一夜湯治に見られるような東海道の宿場と温泉場の客引きをめぐっての競争対立は、江戸末期になると箱根七湯の湯宿同志の競争対立に及んでいった。次に紹介する史料は、本書編纂の調査中宮之下奈良屋ではじめて発見された新史料なので、長文ではあるが原文のまま紹介し、その間の事情を述べてみたい。
規約書
一 御交儀より御領主様御法度之儀堅相守可申事
一 駕籠人足酒代食不相成候事
一 茶屋旅籠屋江手入致シ客引附候事不相成候事
但シ年始暑寒音物等決而不相成候事
一 旅籠木銭粉敷不相成候事
但シ安旅籠相被望候はゝ、別焼ニ致し可申候事、
右之条々七湯惣仲間相談取極候上者、急度相守可申候、若相肯キ候者有之候節者、
日数五拾日之間家業差留可申候、旦又、右非法之者有之候節、見遁シ置、脇より
相知レ候はゝ、隣家之者十日之間家業差留可申候、今般右様取極候上者、相互気
ヲ附、規定相肯キ申間敷候、仲間連印仍而如件、
天保一四癸卯年六月
芦之湯
湯亭 萬右衛門(松坂屋) 印
辰年休 清左衛門(伊勢屋) 印
寅年休 亀次郎 印
平兵衛門(吉田屋) 印
兵蔵(亀屋) 印
木賀
湯亭 新太郎(亀屋)半軒文 印
寿平治(松坂屋) 印
七兵衛(仙石屋) 印
底倉
湯亭 丈助(仙石屋) 印
平左衛門(葛屋) 印
又左衛門(梅屋) 印
寅年休 伊右衛門(葛屋) 印
宮之下
湯亭 兵治(奈良屋) 印
勘右衛門(藤屋) 印
壱件分 忠兵衛
喜右衛門
堂ヶ島
湯亭 六郎兵衛(奈良屋) 印
与惣治(江戸屋) 印
孫兵衛(丸屋) 印
太郎左衛門(大和屋) 印
半兵衛(近江屋) 印
塔之沢
湯亭 重兵衛 印
(戌年より休壱軒わり) 小兵衛 印
(流失より休酉年) 喜兵治(福住) 印
久兵衛(田村) 印
喜八(藤屋) 印
沢右衛門(一之湯) 印
重右衛門(滝の湯) 印
甚五兵衛(元湯) 印
湯本
湯亭 九蔵(福住) 印
萬右衛門(小川) 印
惣湯掛弐軒分
宮ノ下
湯亭 八右衛門(伊勢屋)
三拾壱軒
塔之沢
甲子年 助右衛門 印
辰休年(宮之下奈良屋文書)※()の湯宿名は筆者による
右の文書によると、箱根七湯の湯宿仲間は、箱根七湯で横行しはじめた、(一)駕籠人足に酒食を接待し自分の宿に湯治客を引込むこと、(一)茶屋・旅籠屋に附届をし、客を紹介して貰うこと、(一)旅籠同様の安い料金で客を宿泊させることを禁じた議定書を作り、もしこれに違反した場合は、五〇日間の営業停止という厳しい罰則を定め、連印の規定書を作成した。

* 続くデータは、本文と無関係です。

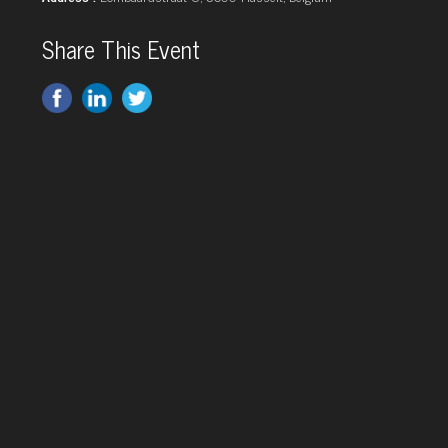
Share This Event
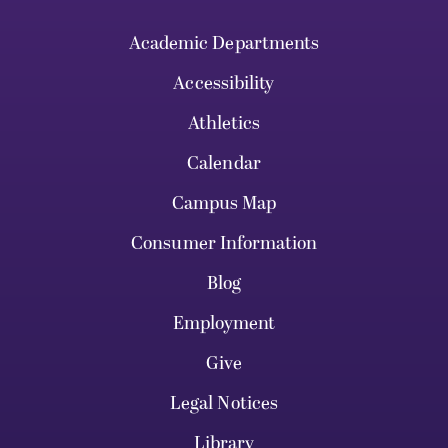
Academic Departments
Accessibility
Athletics
Calendar
Campus Map
Consumer Information
Blog
Employment
Give
Legal Notices
Library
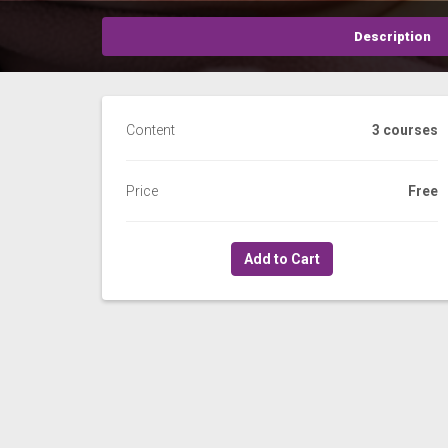
Description
Content
3 courses
Price
Free
Add to Cart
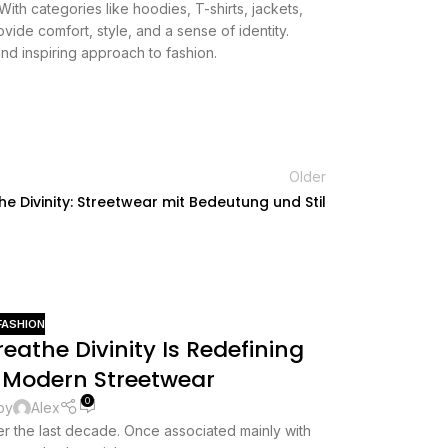
With categories like hoodies, T-shirts, jackets,
vide comfort, style, and a sense of identity.
nd inspiring approach to fashion.
Older
he Divinity: Streetwear mit Bedeutung und Stil
FASHION
20
athe Divinity Is Redefining
MAY
 Modern Streetwear
0
by
Alex
r the last decade. Once associated mainly with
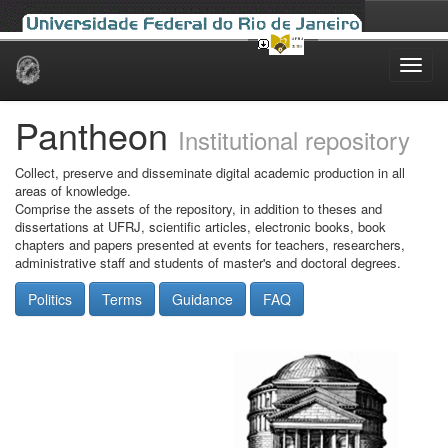
Skip
navigation
Pantheon
Institutional repository
Collect, preserve and disseminate digital academic production in all
areas of knowledge.
Comprise the assets of the repository, in addition to theses and
dissertations at UFRJ, scientific articles, electronic books, book
chapters and papers presented at events for teachers, researchers,
administrative staff and students of master's and doctoral degrees.
Politics
Terms
Guidance
FAQ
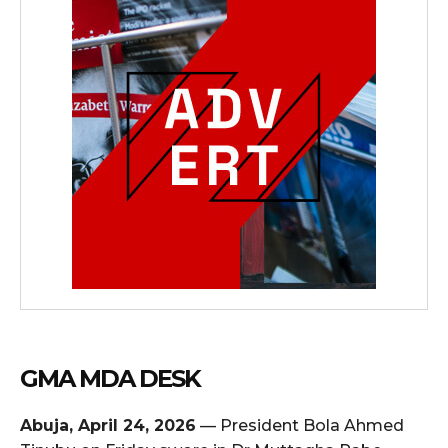
GMA MDA DESK
Abuja, April 24, 2026
— President Bola Ahmed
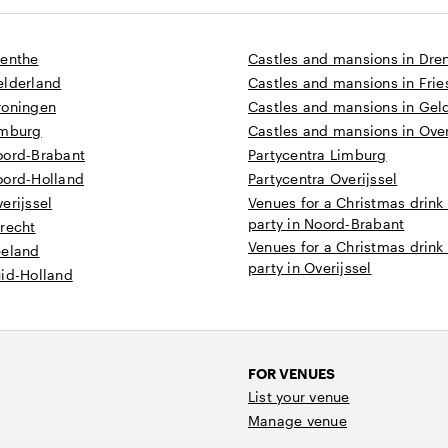
renthe
Castles and mansions in Dre
elderland
Castles and mansions in Frie
roningen
Castles and mansions in Gel
imburg
Castles and mansions in Over
oord-Brabant
Partycentra Limburg
oord-Holland
Partycentra Overijssel
erijssel
Venues for a Christmas drink
party in Noord-Brabant
recht
Venues for a Christmas drink
eeland
party in Overijssel
uid-Holland
FOR VENUES
List your venue
Manage venue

署名加判した七湯の湯宿主を見ると、芦之湯の松坂屋萬右衛門を初め、宮之下の奈良屋兵治、底倉の葛屋平左衛門、塔之沢の一の湯沢右衛門、湯本の福住九蔵など箱根七湯の主だった湯宿主が全員加わっており、安易な客引き競争の弊害が七湯全体に及んでいることが推察される。
と同時に、この問題は箱根七湯の全体に係わることとし、湯宿主たちが各温泉場の利害を超えて集まり、自らに厳しい罰則を課しても健全な湯宿営業を守ろうとしたことが注目される。